(Washington) The number of people immigrating to the United States increased in 2022, after five years of decline, even registering its largest increase in more than 10 years, with the reopening at the end of 2021 of the borders, closed because of the COVID -19.
“Net international migration added more than one million people to the U.S. population between 1er July 2021 and the 1er July 2022,” according to estimates released Thursday by the Census Bureau.
This is the first increase since 2016, when the United States welcomed a balance of 1.2 million people from abroad – including Americans who returned after living in another country.
In 2021, only 376,000 people had crossed the border into the country of Uncle Sam.
These data take into account both legal and illegal, permanent and temporary visa migrants.
The increase this year is also “the largest single-year increase since 2010, indicating that net migration flows to the United States are on track to return to pre-pandemic levels this year”, details the administration.
The number of people coming to settle on American soil had been in decline since 2017, first due to the policy of the administration of Donald Trump in the matter, then to the pandemic of COVID-19. The borders of the United States were indeed closed to foreigners for a year and a half, from March 2020 to November 2021.
In addition, between the summer of 2021 and the summer of 2022, the United States “received an influx of humanitarian migrants: asylum seekers and refugees, including Afghan and Ukrainian migrants”, adds the census bureau in its communicated.

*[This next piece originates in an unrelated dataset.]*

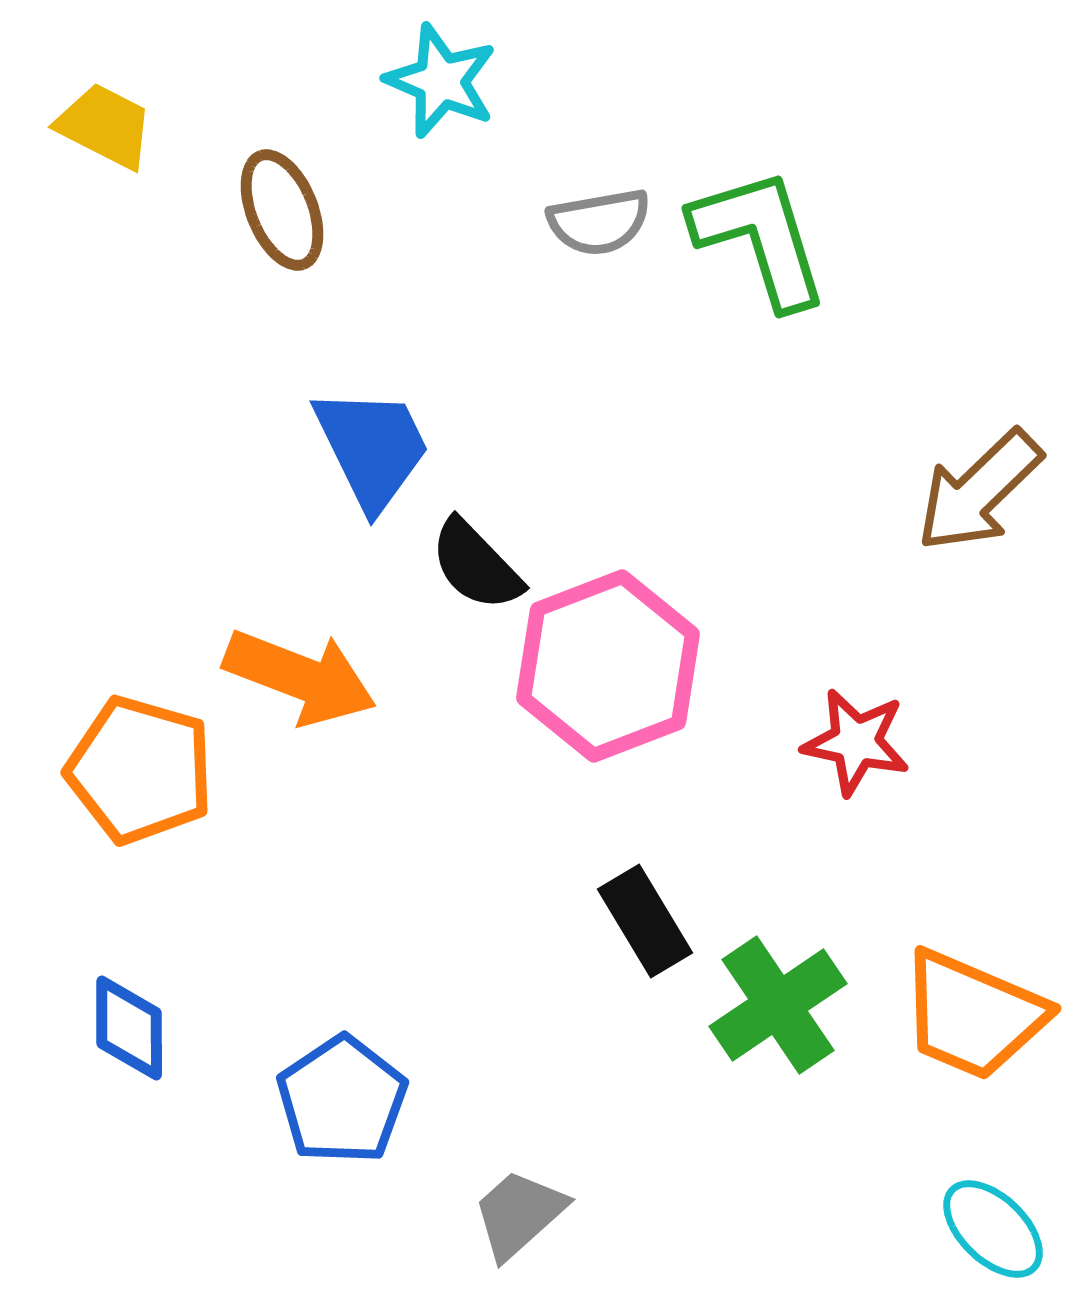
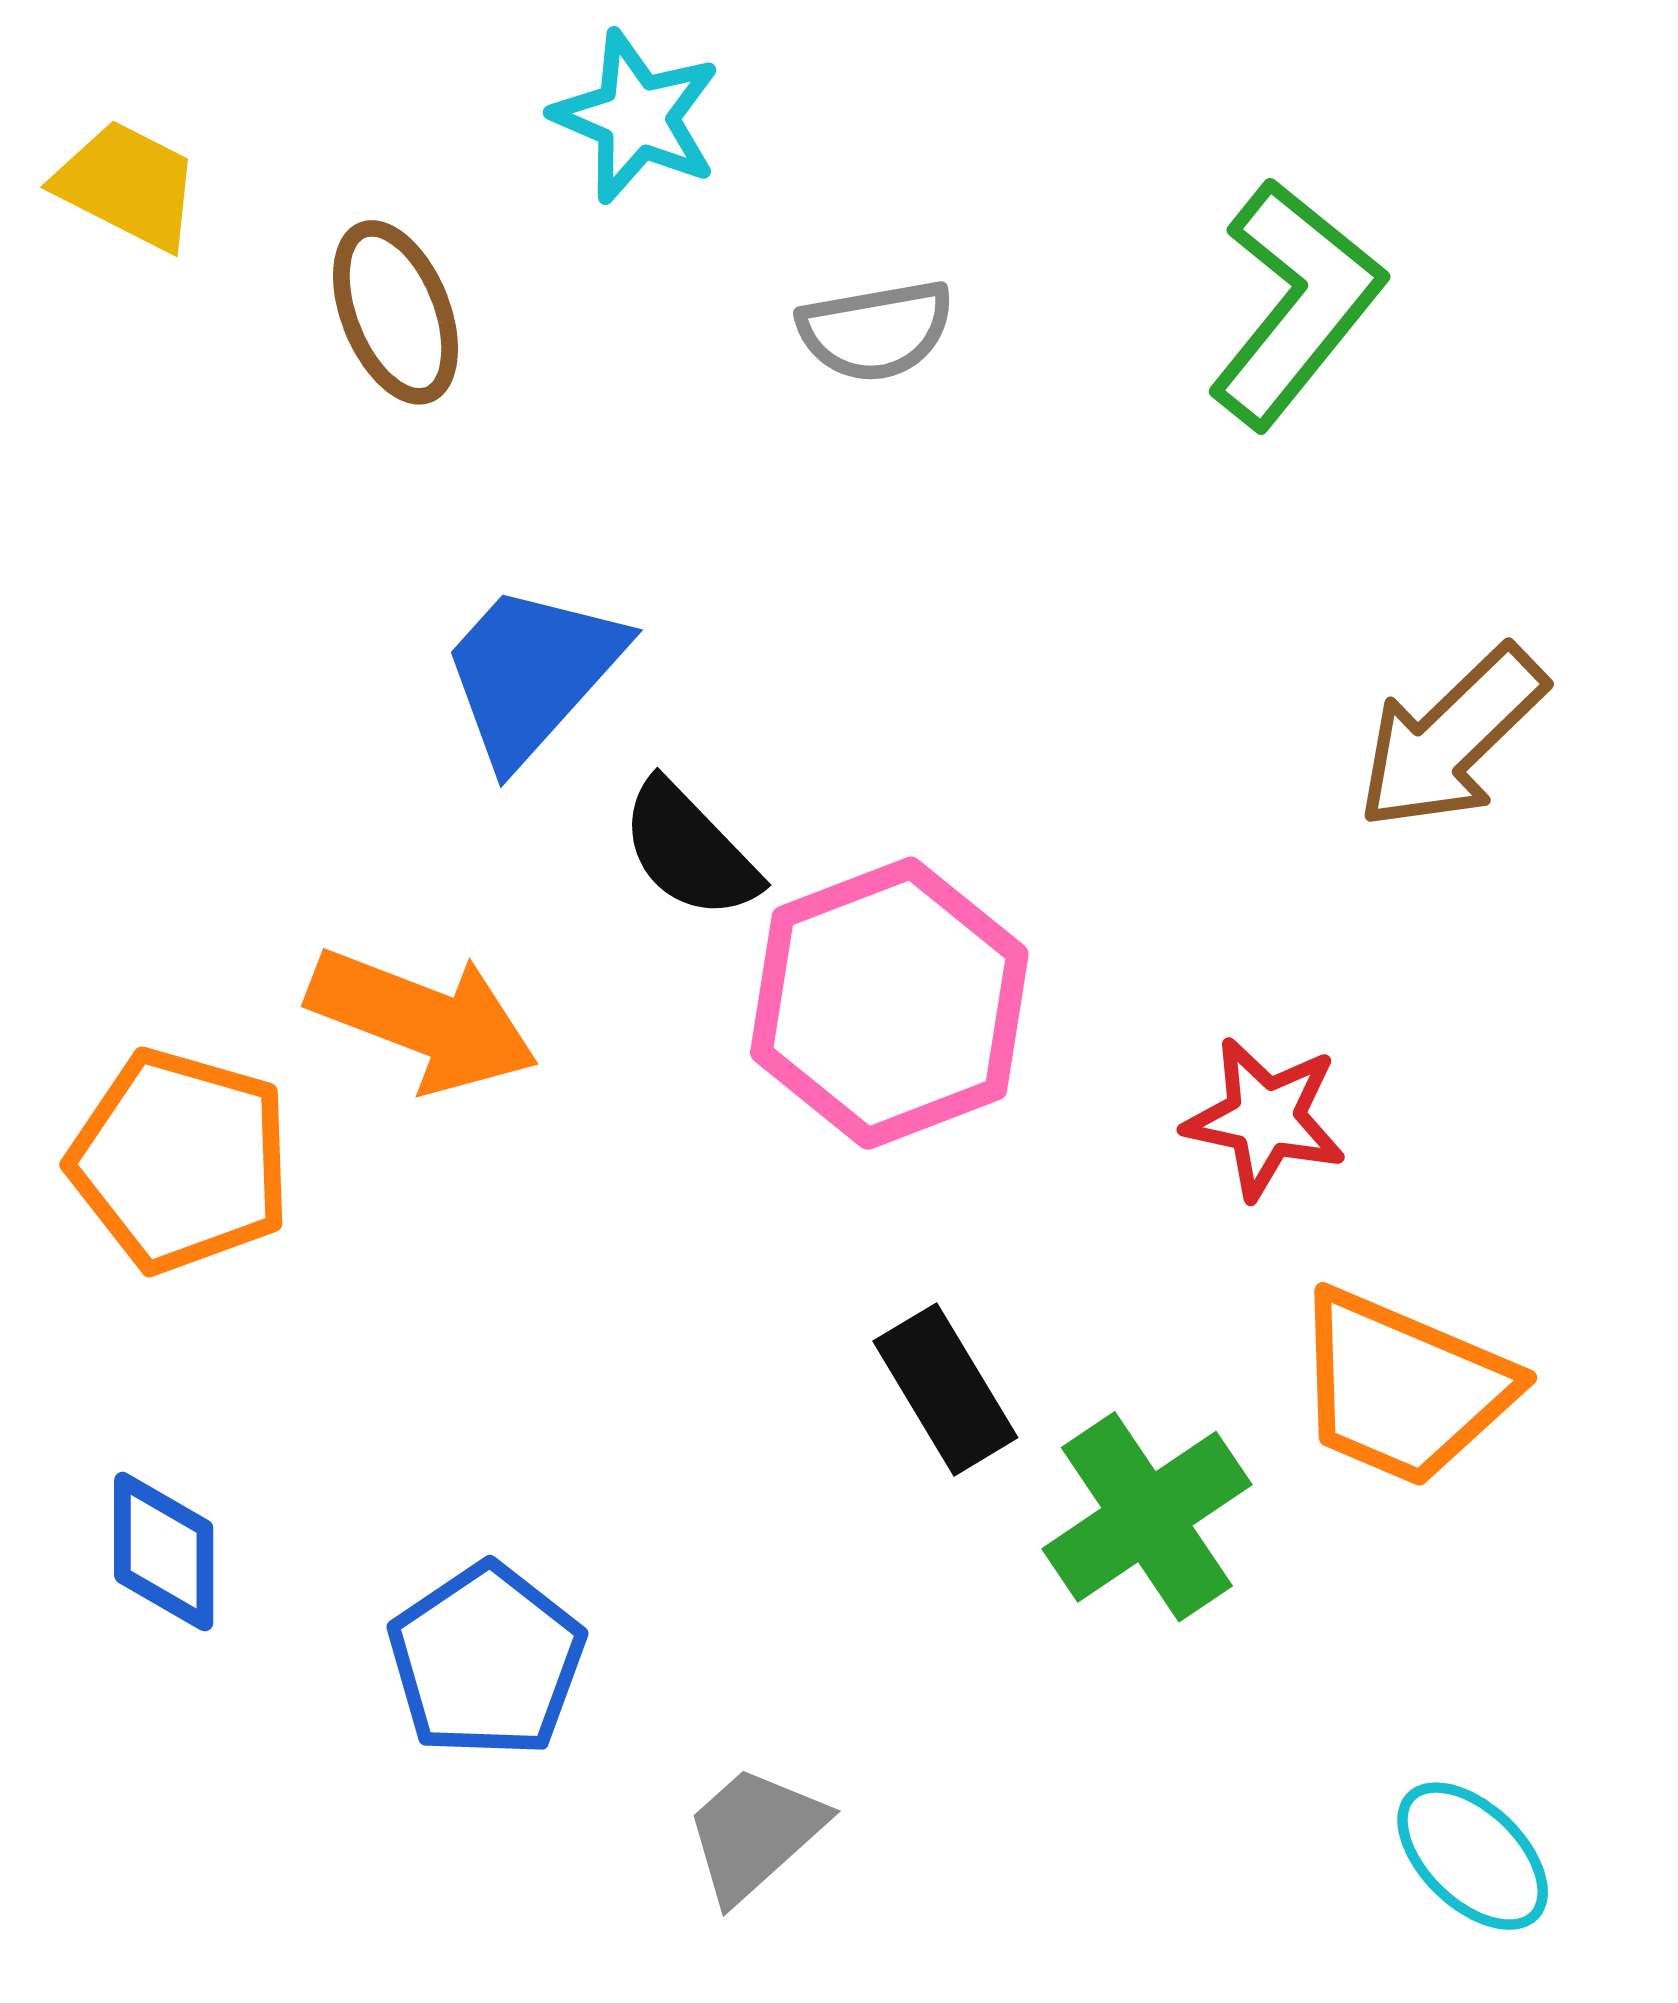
green L-shape: (760, 238) -> (1295, 303), moved, turned 56
blue trapezoid: (372, 448) -> (532, 673), turned -112
orange trapezoid: (973, 1015) -> (1403, 1388), moved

These figures are published as the Supreme Court on Monday upheld a measure put in place by former President Donald Trump in March 2020, which severely restricts entry into the territory for health reasons.
This measure, called “Title 42”, was supposed to expire on Wednesday, but the US Supreme Court added to the uncertainty by deciding at the last minute that it would remain in place. It makes it possible to deport candidates for immigration, even potential asylum seekers.
The low number of migrants arriving in the United States in recent years is one of the causes of the labor shortage facing American employers, the President of the American central bank (Fed ), Jerome Powell.